The Yukon Forum will be the first for Johnston and Silver in their new roles. Johnston was acclaimed as grand chief last spring, while Silver was elected premier in November.
“The first forum will be based on building that relationship and setting the priorities going forward,” Johnston told the News. “We’re just going to set the tone differently, and set the bar high.”
The former Yukon Party government held the Yukon Forum just three times after its election in 2011, most recently in April 2016. The party was often accused of being tonedeaf to the needs of Yukon First Nations.
During the territorial election campaign, Silver promised to hold the forum up to four times annually. He says it will only take place fewer than four times in a year if the First Nations don’t have the time to meet.
Kwanlin Dun First Nation Chief Doris Bill said she’s pleased that Silver is keeping his election promise.
“I’d like to see more meaningful forums and see some work actually come out of it,” she said.
Bill said the forum in April felt like a photo op more than anything else.
“I was thinking to myself, ‘That was an entire day I could have been doing something else, and accomplished a lot more,’” she said. “And quite frankly, I think that’s the way a lot of people felt.”
There are a number of major files that the new Liberal government will need to address with Yukon First Nations.
Johnston said land-use planning is one major issue that needs to be resolved.

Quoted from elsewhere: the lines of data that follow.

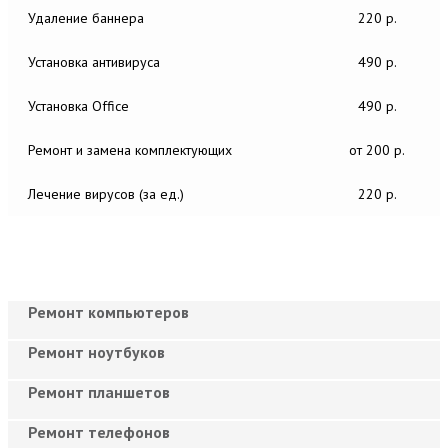
Удаление баннера
220 р.
Установка антивируса
490 р.
Установка Office
490 р.
Ремонт и замена комплектующих
от 200 р.
Лечение вирусов (за ед.)
220 р.
Ремонт компьютеров
Ремонт ноутбуков
Ремонт планшетов
Ремонт телефонов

Land-use planning in the territory is on hold while the Peel watershed case wends its way through the courts. The Supreme Court of Canada is now scheduled to hear the case in March. The Liberals have said they will implement the final recommended plan for the Peel, which would protect 80 per cent of the watershed, but they have not said how they will navigate the Supreme Court hearing.
Housing is another critical issue for Yukon First Nations, Johnston said. In October, the Ross River Dena Council appealed to all Yukon political parties for help with a housing crisis in the community.

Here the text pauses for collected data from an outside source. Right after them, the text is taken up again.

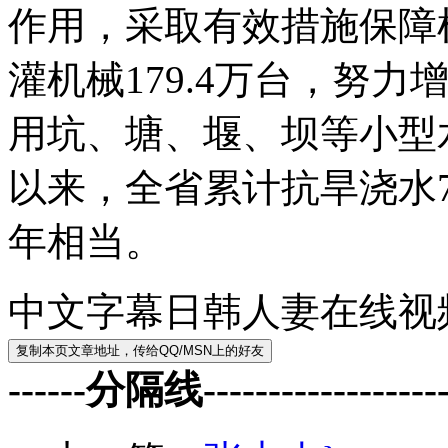
作用，采取有效措施保障
灌机械179.4万台，努
用坑、塘、堰、坝等小型
以来，全省累计抗旱浇水7
年相当。
中文字幕日韩人妻在线视
------分隔线--------------------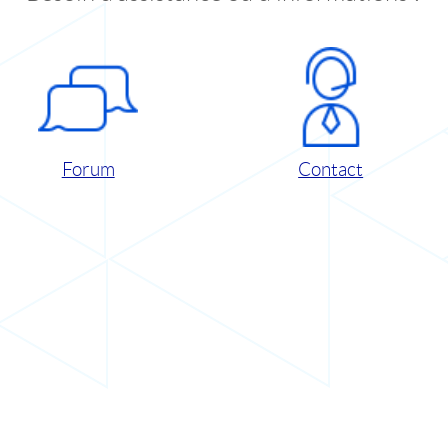
Forum
Contact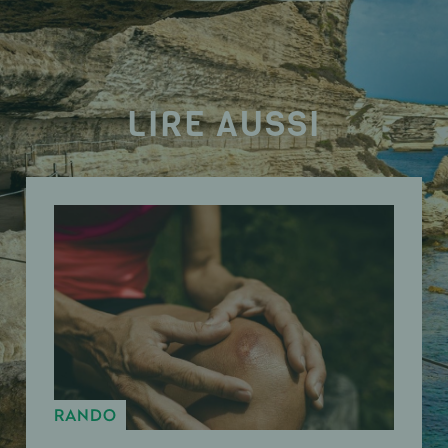
LIRE AUSSI
RANDO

Johnston said many First Nation citizens across the territory are living in substandard housing, and First Nations need more money to build up their housing stock.

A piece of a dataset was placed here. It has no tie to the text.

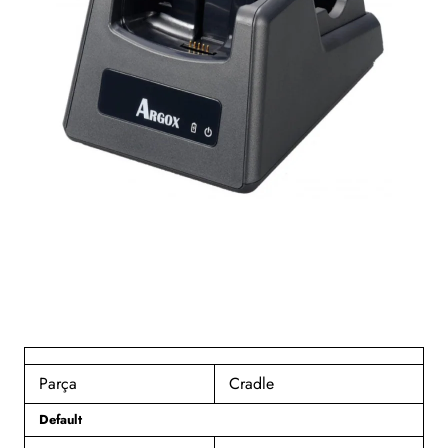
Parça
Cradle
Default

Economic development, infrastructure and culturally appropriate education are all areas that need attention, he said.
The Yukon Forum, he said, is about “setting the tone for these relationships to happen.”
Bill said she’s focused on the implementation of the recommendations of the Truth and Reconciliation Commission, and the need for modernized resource legislation.
But Johnston, Silver and Bill are keeping their expectations for this first forum in check.
“I think this forum is mainly to set our priorities for future forums,” Bill said.
Johnston said the forum will include some ceremony to honour the new relationship between First Nations and the Yukon government.
And Silver said he’s looking to establish new protocols for communication between governments.
“How do the ministers communicate to the chiefs? How do the chiefs communicate to the premier?” he said.
During the election campaign, Silver promised to meet with all 14 of Yukon’s First Nation chiefs during his first 30 days in office. Now that more than 30 days have elapsed, Silver says he’s met with all but two of the chiefs.
He has yet to meet with Vuntut Gwitchin Chief Bruce Charlie, but he said Charlie will be present at the forum. He has also not met with Ta’an Kwach’an Council Chief Kristina Kane, which he said is his fault.
“I feel we haven’t done a good enough job of reaching out to her and her administration,” he said. “That’s on me.”
He didn’t say whether Kane will attend the forum. “I hope so. I hope to see her there. All chiefs have been invited.”
Johnston said the forum will run from 10 a.m. to 2 p.m. at the Kwanlin Dun Cultural Centre on Jan. 13.
“I’m very optimistic and feeling very good about it,” he said. “We should all be excited, because when we succeed as First Nations… everybody succeeds.”